As I write this, ISG is engaged in work for clients in locations such as Tajikistan, Liberia, Rwanda and Iraq. While these locations, and the projects we’re implementing, offer exciting and rewarding opportunities for our team members, they also come with a good deal of risk and dynamism. This, of course, isn’t news for the Aidpreneur community. Part of the reason we are in the business is because of the opportunity to work in places that are unsafe and difficult to find on a map.
But what happens when the going gets too rough, and you or your client need to make the decision to stop the work you’re performing – either temporarily or permanently? This has happened to ISG twice in the past few weeks: in Iraq we’ve been hamstrung by the security situation and in Liberia we have had to delay implementation because of the Ebola outbreak.
In both cases, we have project teams that need to be recalled or delayed, work plans that need to be adjusted, etc.
To help you weather these types of uncertain times, I’ve put together the following tips I’ve found useful:
• Client Communication: As (I hope) I’ve hammered home in previous trainings here at Aidpreneur, developing and maintaining a healthy relationship with your clients is one of the most important skills for any project manager. The level of comfort and trust you have with your client will be no more apparent than in in crisis situations. Communicate often with your client-side counterpart to make sure you are in the know about what’s happening and to ensure they maintain a high confidence in your readiness to continue work or adjust accordingly.
• Team Management: As with client relationships, taking the time to develop an engaging and dynamic relationship with your project team goes a very long way, both in times of crises and during normal operations. When the going gets bad, make sure you increase the level of communication with your team to ensure they are aware of how adjustments are being made to the project and what is in store for them – no one likes to be left in the dark.

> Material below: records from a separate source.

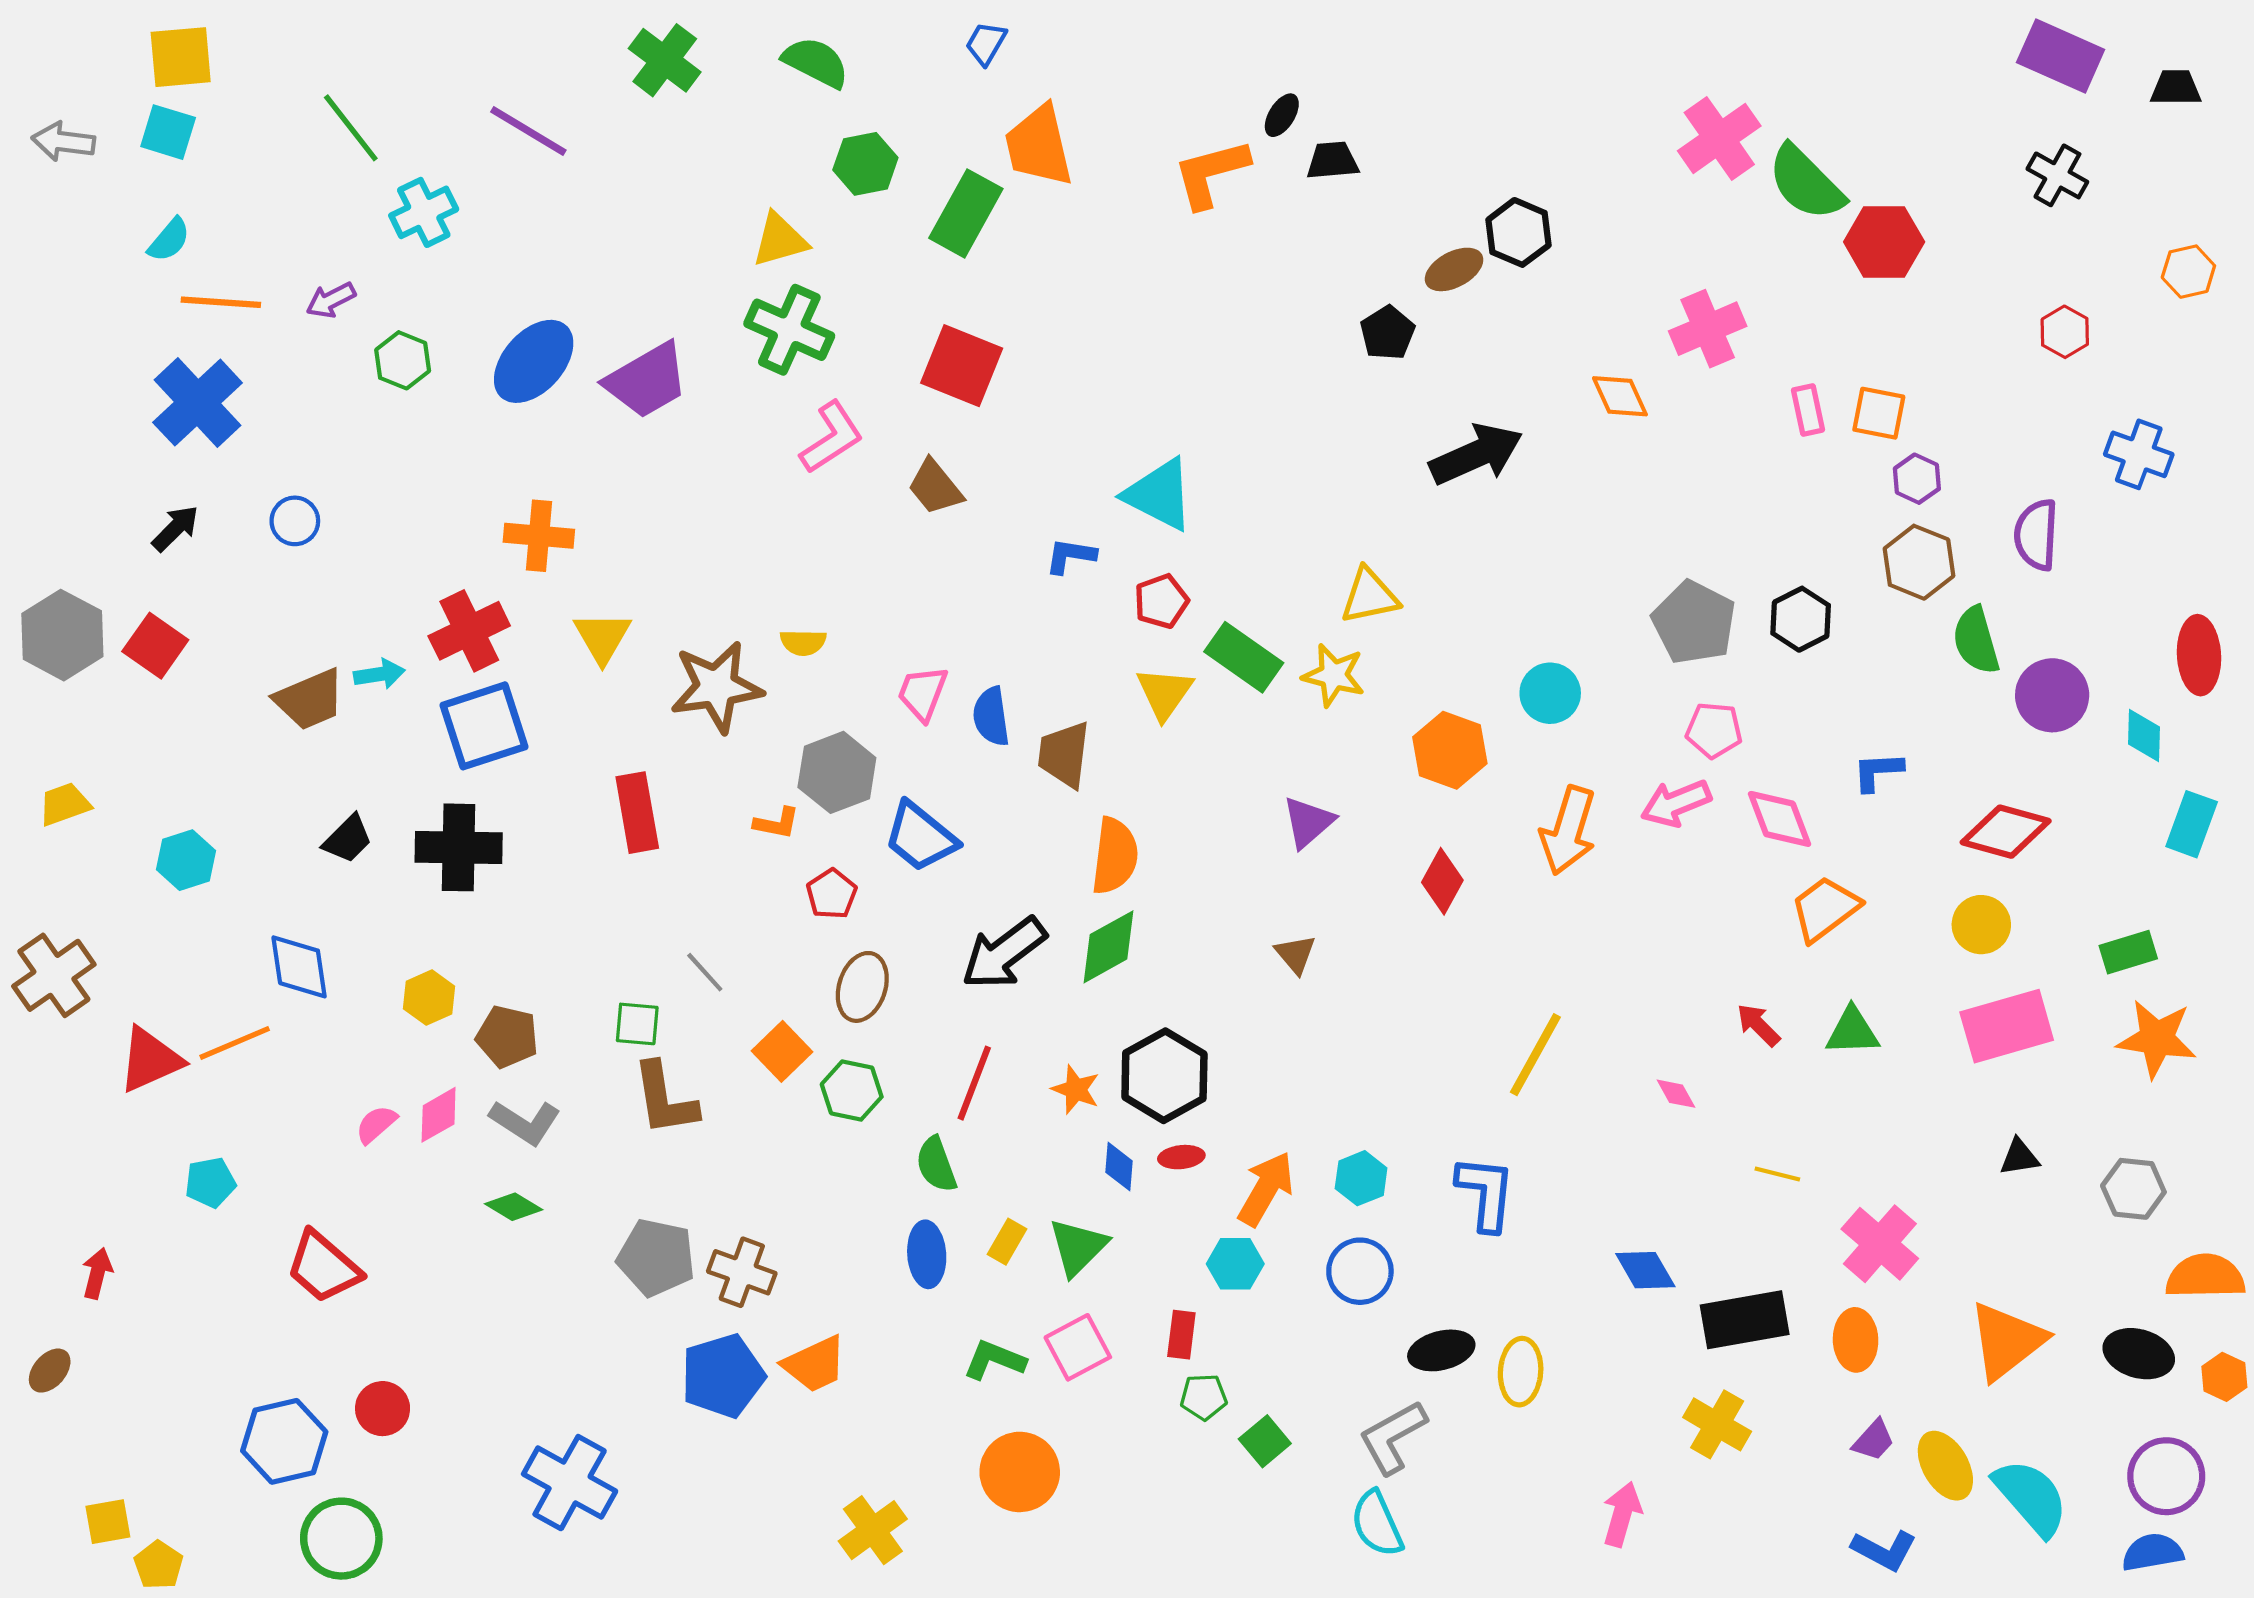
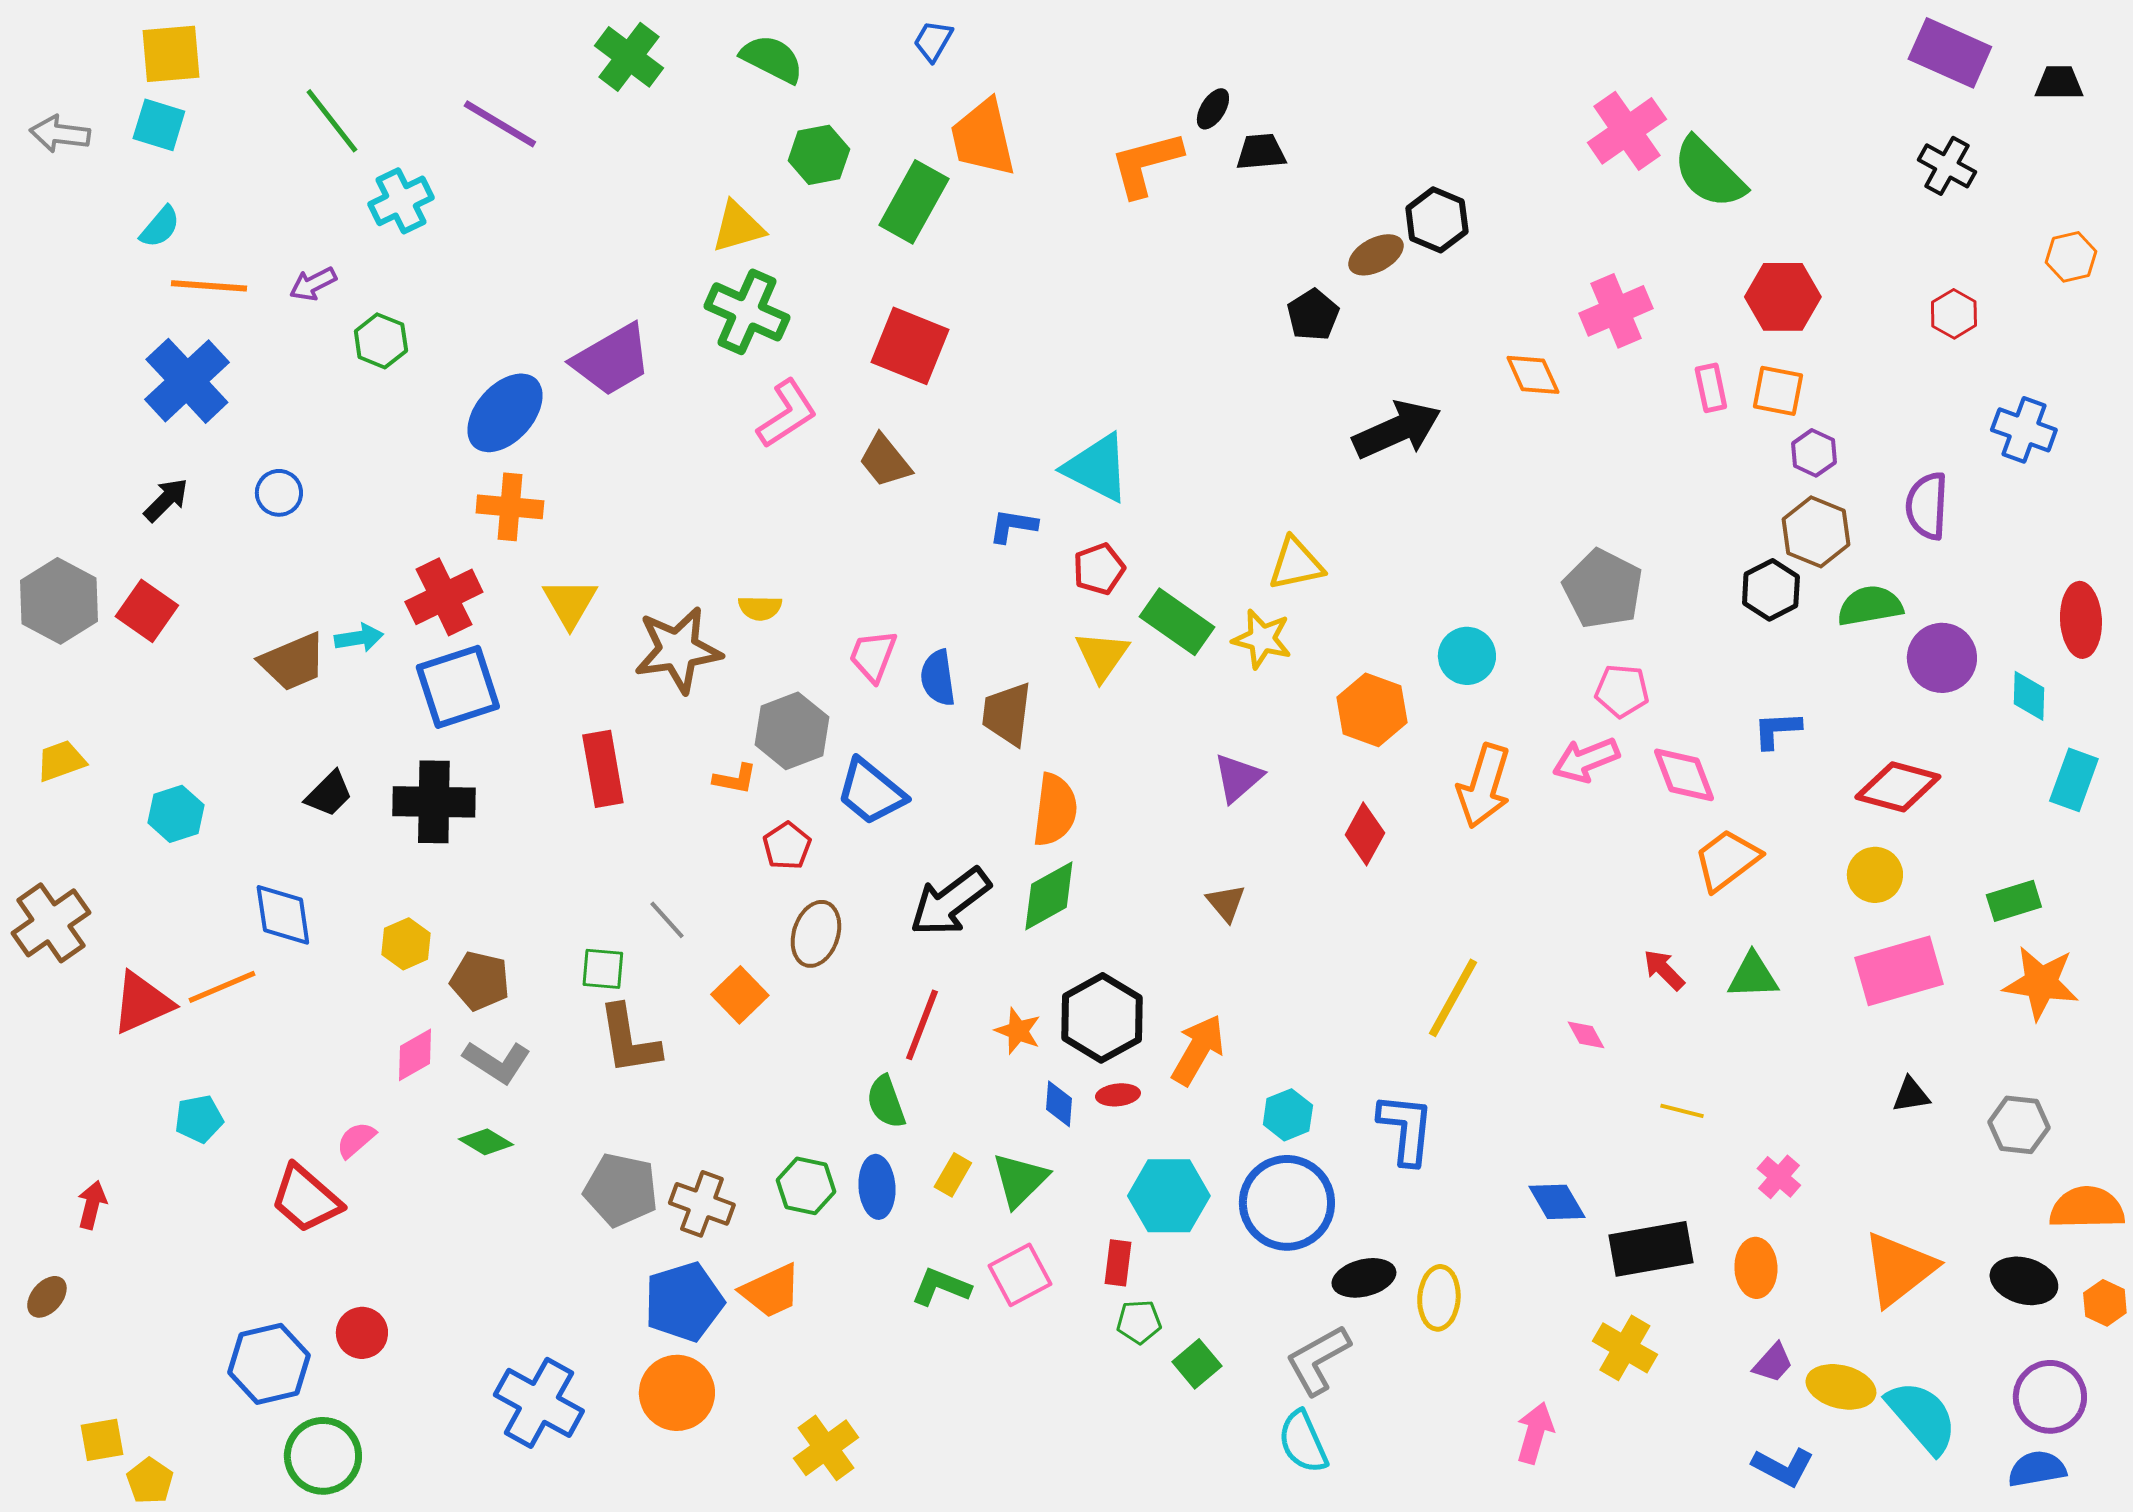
red hexagon: (1884, 242) -> (1783, 297), moved
blue ellipse: (534, 361) -> (505, 413), moved
black hexagon: (1801, 619) -> (1771, 590), moved
green semicircle: (1976, 640) -> (1870, 606), turned 96
green hexagon: (852, 1091) -> (806, 1186), moved
pink semicircle: (376, 1124) -> (356, 1140), moved
orange arrow: (1266, 1189) -> (1198, 1050), moved
pink cross: (1880, 1244) -> (1779, 1177), size x0.6
cyan hexagon: (1235, 1264) -> (1169, 1196), size x1.5
blue circle: (1360, 1271) -> (1287, 1203), size x1.5
yellow ellipse: (1945, 1466) -> (1841, 1387), turned -46
orange circle: (1020, 1472) -> (677, 1393), moved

• Financial Foundation: As I put on the table when we first started Aidpreneur, starting a organization or personal practice is not for the faint of heart. One of the critical success factors I have observed over the past decade in others is the ability to prepare for bad times by having adequate resources (e.g. money) in reserve. When you are faced with a work stoppage, you, unfortunately, cannot stop paying your bills as well. Ensuring you are able to navigate these uncertain times without worrying (too much) about how you’ll keep the lights on will go a long way to ensuring your sustainability, and your ability to continue to deliver “wow” for your clients.
• Diverse Portfolio: Another way to make sure your organization or practice is minimally effected by crisis is to build a diverse portfolio of work in both geography and end clients. One way to do this is to make sure you’re always keeping your pipeline of opportunities full.
Probably most importantly, remember that our industry is fraught with drama – some well deserved, but most manufactured. In times of crisis keeping calm and practical offers your best avenue for continuing your work, maintaining your team and riding out the situation for a successful conclusion.